=== Task objective ===
For this exercise, repeat exactly the lines below starting at the line holding "시기, 특징, 생태계 영향까지 완" and ending at the line holding "відкриті для пошукових систем гіперпосилання.", both included, with no extra lines and no pictures.

[Exercise data]

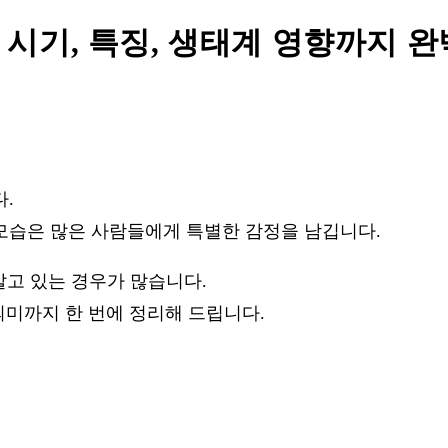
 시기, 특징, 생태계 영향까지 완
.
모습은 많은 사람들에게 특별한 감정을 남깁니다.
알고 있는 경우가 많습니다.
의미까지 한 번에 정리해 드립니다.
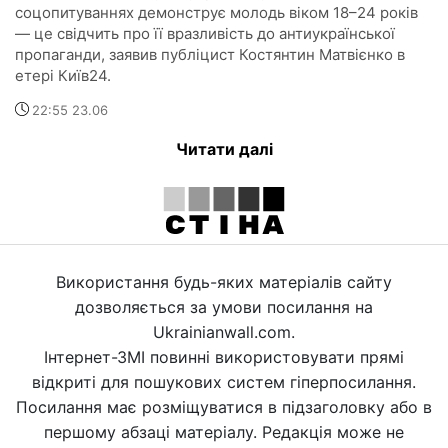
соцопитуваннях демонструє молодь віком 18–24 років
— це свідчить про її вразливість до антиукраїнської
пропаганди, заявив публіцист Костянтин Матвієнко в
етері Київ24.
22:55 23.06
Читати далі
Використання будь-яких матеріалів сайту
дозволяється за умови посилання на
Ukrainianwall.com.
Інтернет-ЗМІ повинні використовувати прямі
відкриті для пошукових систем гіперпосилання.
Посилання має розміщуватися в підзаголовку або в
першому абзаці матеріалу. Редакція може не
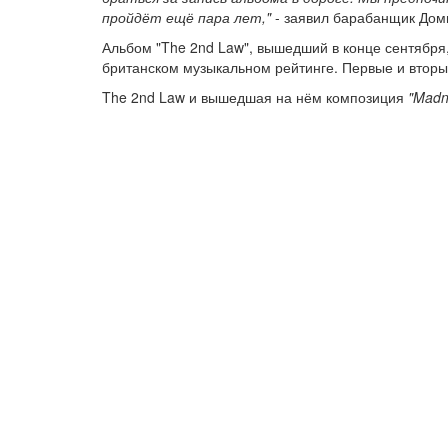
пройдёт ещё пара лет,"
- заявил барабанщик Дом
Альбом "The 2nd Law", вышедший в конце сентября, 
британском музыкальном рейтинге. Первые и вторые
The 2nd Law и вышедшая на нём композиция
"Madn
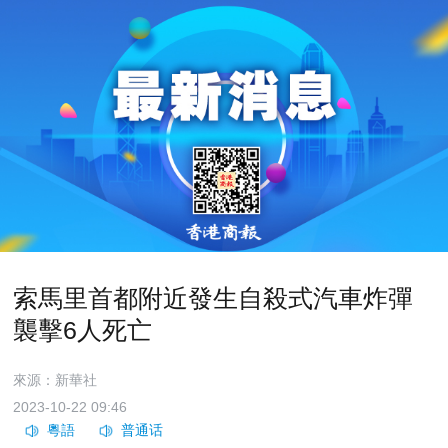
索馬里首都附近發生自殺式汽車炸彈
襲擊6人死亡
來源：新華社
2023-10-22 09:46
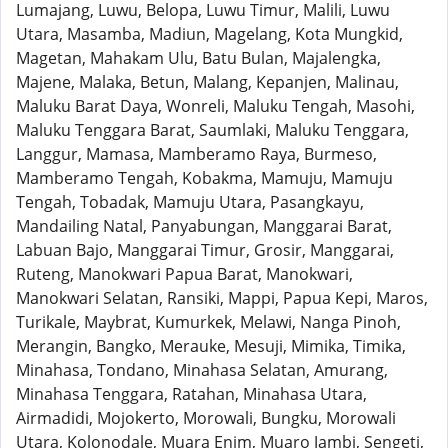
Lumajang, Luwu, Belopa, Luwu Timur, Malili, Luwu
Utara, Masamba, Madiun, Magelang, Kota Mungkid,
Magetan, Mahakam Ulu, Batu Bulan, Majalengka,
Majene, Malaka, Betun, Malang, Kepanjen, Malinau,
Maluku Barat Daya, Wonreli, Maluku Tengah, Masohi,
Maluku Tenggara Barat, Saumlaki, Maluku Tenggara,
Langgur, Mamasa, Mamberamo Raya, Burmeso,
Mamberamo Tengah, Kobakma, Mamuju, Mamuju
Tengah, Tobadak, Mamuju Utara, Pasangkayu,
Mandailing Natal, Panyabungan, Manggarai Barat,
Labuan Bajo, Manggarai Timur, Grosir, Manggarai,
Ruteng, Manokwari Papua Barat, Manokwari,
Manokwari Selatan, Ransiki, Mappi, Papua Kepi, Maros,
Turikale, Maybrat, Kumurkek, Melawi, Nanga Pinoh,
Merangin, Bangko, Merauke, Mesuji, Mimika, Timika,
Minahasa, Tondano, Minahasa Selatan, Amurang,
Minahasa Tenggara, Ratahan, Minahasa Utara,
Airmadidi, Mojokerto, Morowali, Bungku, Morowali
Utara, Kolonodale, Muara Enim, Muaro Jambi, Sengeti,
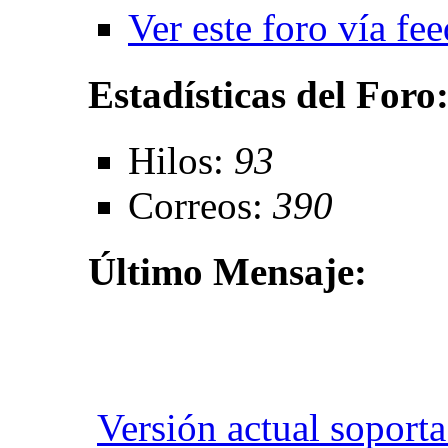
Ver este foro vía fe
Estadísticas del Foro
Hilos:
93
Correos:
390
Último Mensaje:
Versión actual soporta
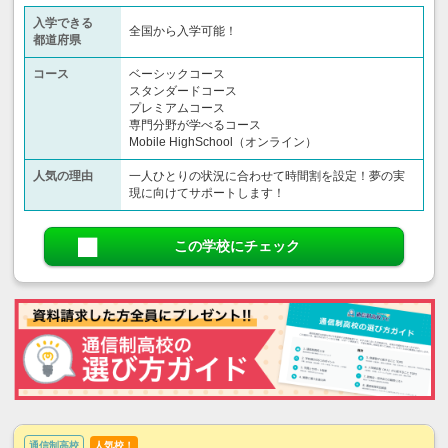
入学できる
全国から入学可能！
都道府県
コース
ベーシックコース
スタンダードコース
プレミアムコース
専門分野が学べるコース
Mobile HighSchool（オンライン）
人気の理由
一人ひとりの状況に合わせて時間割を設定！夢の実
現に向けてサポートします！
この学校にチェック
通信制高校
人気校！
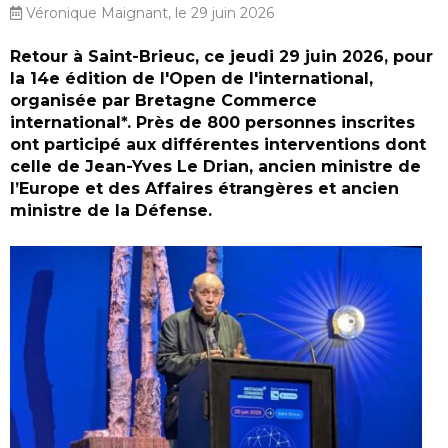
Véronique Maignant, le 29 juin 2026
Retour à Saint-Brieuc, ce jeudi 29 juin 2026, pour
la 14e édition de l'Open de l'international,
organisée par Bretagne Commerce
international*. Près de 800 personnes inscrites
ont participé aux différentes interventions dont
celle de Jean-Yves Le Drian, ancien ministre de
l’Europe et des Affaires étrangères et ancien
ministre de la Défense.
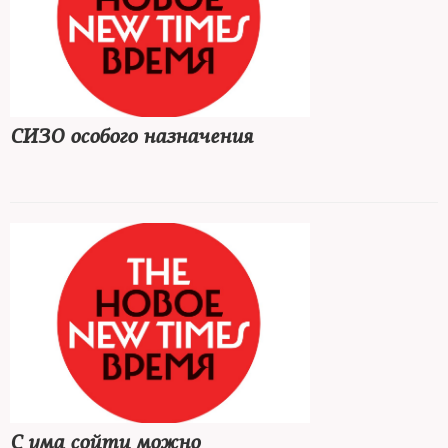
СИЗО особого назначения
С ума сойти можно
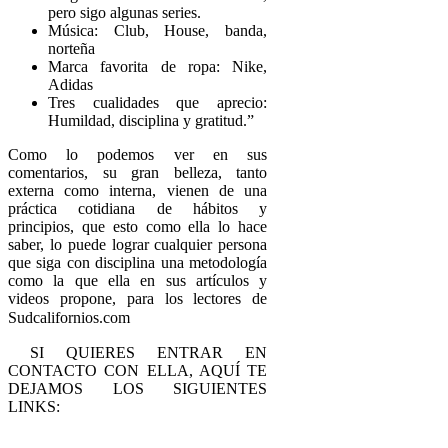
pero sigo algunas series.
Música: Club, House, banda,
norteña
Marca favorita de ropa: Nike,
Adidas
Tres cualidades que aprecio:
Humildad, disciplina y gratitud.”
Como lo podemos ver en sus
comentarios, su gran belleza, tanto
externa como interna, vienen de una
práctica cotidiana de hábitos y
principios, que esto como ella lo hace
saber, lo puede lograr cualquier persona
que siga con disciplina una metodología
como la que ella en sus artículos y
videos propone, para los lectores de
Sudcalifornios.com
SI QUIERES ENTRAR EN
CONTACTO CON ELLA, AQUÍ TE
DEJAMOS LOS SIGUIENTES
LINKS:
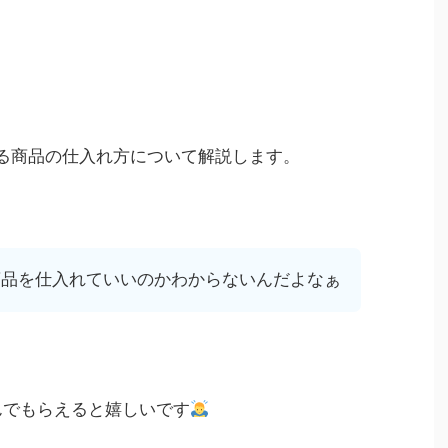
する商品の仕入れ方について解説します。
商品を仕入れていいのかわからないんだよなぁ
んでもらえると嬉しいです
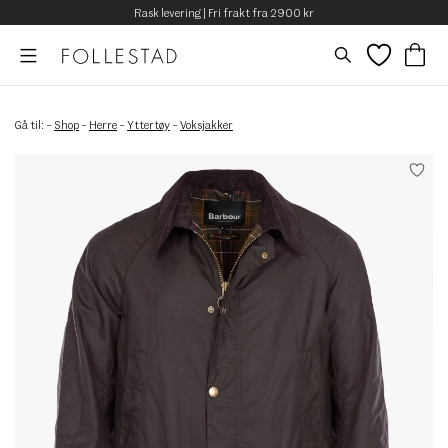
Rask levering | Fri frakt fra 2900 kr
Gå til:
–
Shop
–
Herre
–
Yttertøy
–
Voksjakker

[/Exercise data]
[Exercise data]

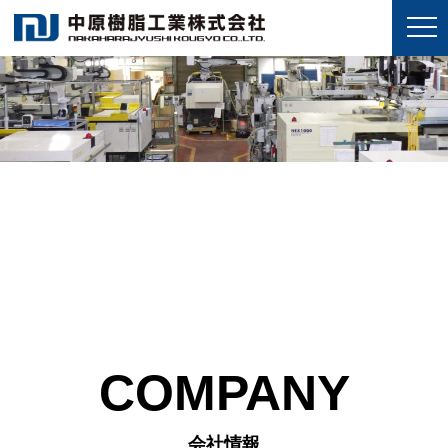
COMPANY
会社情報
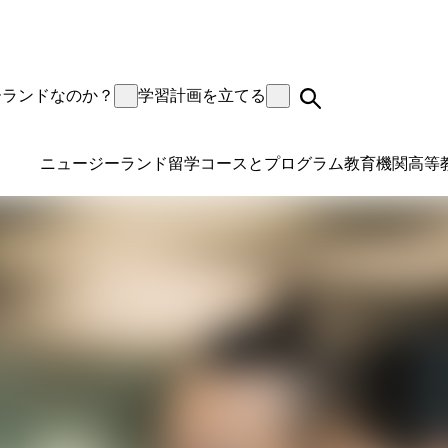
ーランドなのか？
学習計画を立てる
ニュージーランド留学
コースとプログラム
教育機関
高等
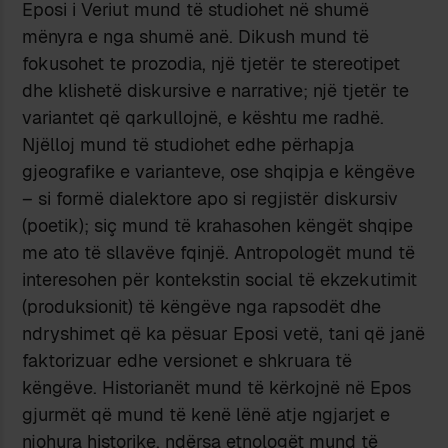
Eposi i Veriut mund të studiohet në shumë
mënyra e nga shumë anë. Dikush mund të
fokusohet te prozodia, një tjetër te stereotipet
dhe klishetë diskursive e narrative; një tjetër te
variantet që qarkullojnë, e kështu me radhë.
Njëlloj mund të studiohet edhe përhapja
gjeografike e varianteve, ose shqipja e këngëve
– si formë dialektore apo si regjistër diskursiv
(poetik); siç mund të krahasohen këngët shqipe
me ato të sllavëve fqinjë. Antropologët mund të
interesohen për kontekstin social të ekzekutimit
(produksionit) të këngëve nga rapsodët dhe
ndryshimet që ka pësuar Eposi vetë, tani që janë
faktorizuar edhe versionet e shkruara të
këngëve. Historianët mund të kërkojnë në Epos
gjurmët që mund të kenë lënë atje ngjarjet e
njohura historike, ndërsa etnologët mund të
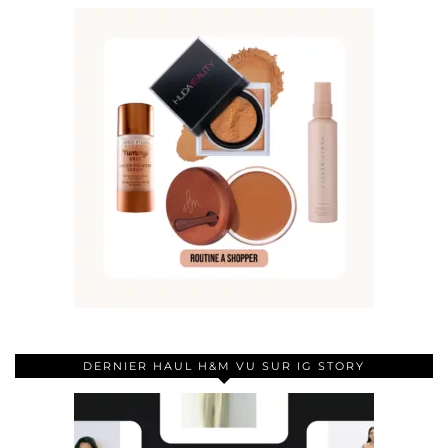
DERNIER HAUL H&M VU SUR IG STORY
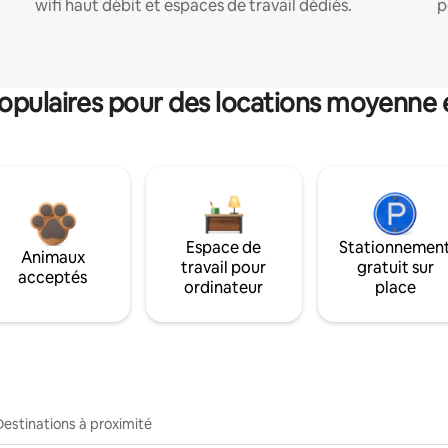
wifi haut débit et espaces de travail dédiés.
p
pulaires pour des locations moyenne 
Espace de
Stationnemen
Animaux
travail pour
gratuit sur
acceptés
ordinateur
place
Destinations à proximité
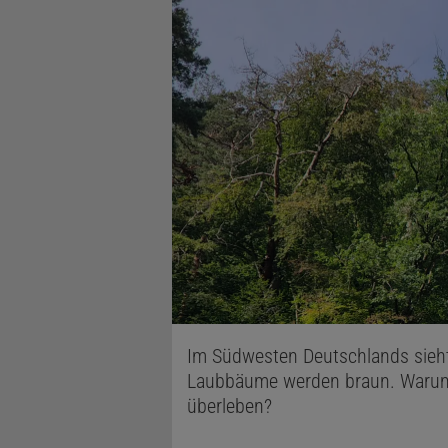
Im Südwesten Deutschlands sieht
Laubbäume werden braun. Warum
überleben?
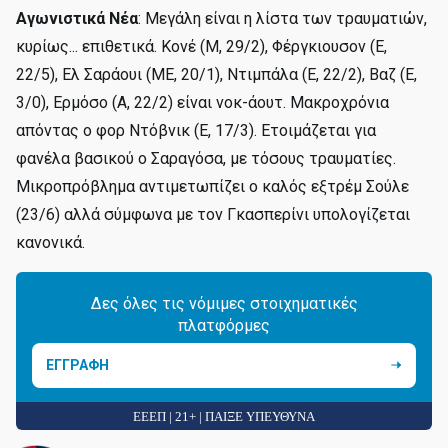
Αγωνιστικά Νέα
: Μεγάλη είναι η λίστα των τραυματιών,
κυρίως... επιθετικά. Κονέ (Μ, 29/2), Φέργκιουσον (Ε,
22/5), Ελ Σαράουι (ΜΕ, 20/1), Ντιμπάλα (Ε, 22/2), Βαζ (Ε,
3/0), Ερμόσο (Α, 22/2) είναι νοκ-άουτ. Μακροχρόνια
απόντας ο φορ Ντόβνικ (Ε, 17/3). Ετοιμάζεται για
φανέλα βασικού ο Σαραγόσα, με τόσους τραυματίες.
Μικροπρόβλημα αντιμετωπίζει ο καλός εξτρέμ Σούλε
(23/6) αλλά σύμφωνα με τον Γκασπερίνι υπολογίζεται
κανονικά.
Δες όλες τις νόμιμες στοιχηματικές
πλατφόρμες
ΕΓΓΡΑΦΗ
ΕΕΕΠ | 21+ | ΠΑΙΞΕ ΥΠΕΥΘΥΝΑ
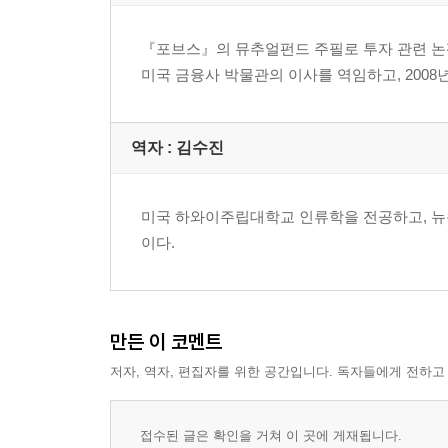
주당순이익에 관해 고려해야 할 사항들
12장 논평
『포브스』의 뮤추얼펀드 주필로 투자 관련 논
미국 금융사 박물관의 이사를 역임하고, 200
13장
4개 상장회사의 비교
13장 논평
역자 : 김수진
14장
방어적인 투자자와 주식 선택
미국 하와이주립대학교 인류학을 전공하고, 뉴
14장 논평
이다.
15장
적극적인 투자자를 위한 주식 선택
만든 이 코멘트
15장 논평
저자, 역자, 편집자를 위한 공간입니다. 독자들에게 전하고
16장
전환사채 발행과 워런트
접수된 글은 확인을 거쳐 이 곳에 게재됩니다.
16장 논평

[/Exercise data]
[Exercise data]

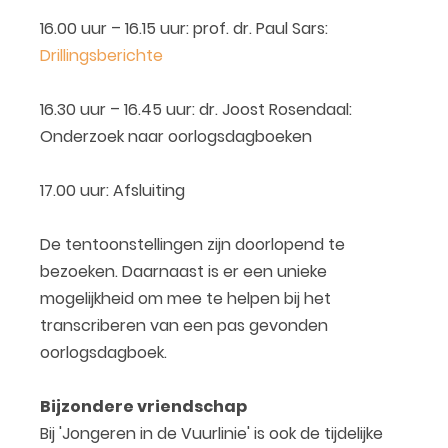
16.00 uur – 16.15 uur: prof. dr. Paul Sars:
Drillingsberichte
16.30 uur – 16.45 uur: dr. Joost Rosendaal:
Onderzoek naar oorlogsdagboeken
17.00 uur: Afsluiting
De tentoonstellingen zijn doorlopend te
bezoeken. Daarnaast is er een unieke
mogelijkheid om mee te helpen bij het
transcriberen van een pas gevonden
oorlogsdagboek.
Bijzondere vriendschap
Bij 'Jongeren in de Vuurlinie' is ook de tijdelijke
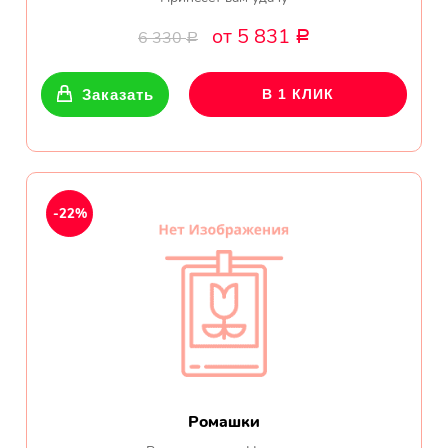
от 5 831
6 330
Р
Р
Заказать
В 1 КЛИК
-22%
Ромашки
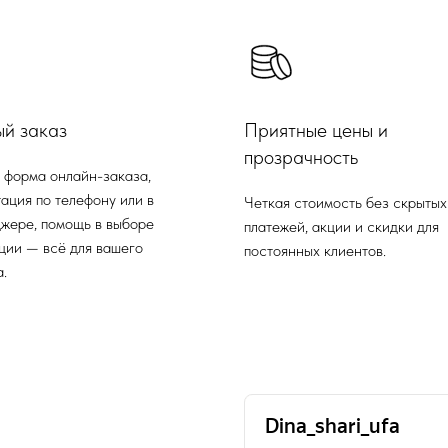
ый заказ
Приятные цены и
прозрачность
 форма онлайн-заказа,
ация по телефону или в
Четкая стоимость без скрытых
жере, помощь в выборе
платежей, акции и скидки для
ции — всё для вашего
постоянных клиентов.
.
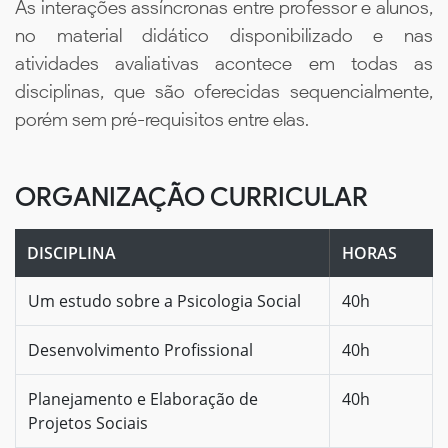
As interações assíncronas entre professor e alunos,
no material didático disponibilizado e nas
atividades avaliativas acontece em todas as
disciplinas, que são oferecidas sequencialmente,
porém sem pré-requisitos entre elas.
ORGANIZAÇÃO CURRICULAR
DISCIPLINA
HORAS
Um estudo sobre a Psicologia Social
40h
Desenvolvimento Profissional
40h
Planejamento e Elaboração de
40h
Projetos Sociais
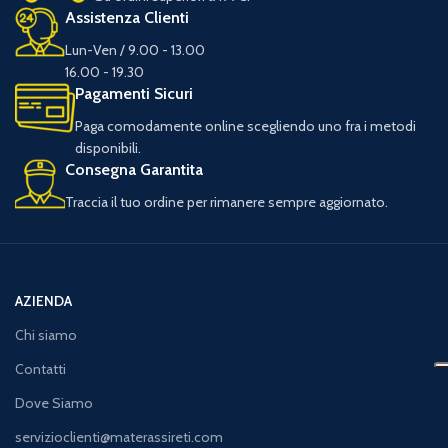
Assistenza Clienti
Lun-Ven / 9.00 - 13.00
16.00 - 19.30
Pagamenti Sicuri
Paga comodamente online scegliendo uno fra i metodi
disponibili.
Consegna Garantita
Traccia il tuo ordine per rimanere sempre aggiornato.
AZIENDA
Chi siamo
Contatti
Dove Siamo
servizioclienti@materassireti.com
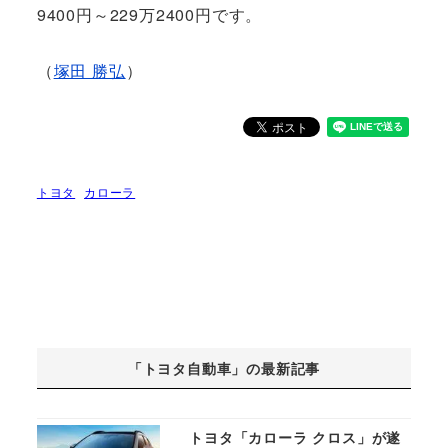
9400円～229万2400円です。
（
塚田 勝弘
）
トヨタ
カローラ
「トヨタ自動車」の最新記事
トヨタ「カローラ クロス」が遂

[/Exercise data]

=== Written answer ===
 시기, 특징, 생태계 영향까지 완
.
모습은 많은 사람들에게 특별한 감정을 남깁니다.
알고 있는 경우가 많습니다.
의미까지 한 번에 정리해 드립니다.
соцопитуваннях демонструє молодь віком 18–24 років
— це свідчить про її вразливість до антиукраїнської
пропаганди, заявив публіцист Костянтин Матвієнко в
етері Київ24.
22:55 23.06
Читати далі
Використання будь-яких матеріалів сайту
дозволяється за умови посилання на
Ukrainianwall.com.
Інтернет-ЗМІ повинні використовувати прямі
відкриті для пошукових систем гіперпосилання.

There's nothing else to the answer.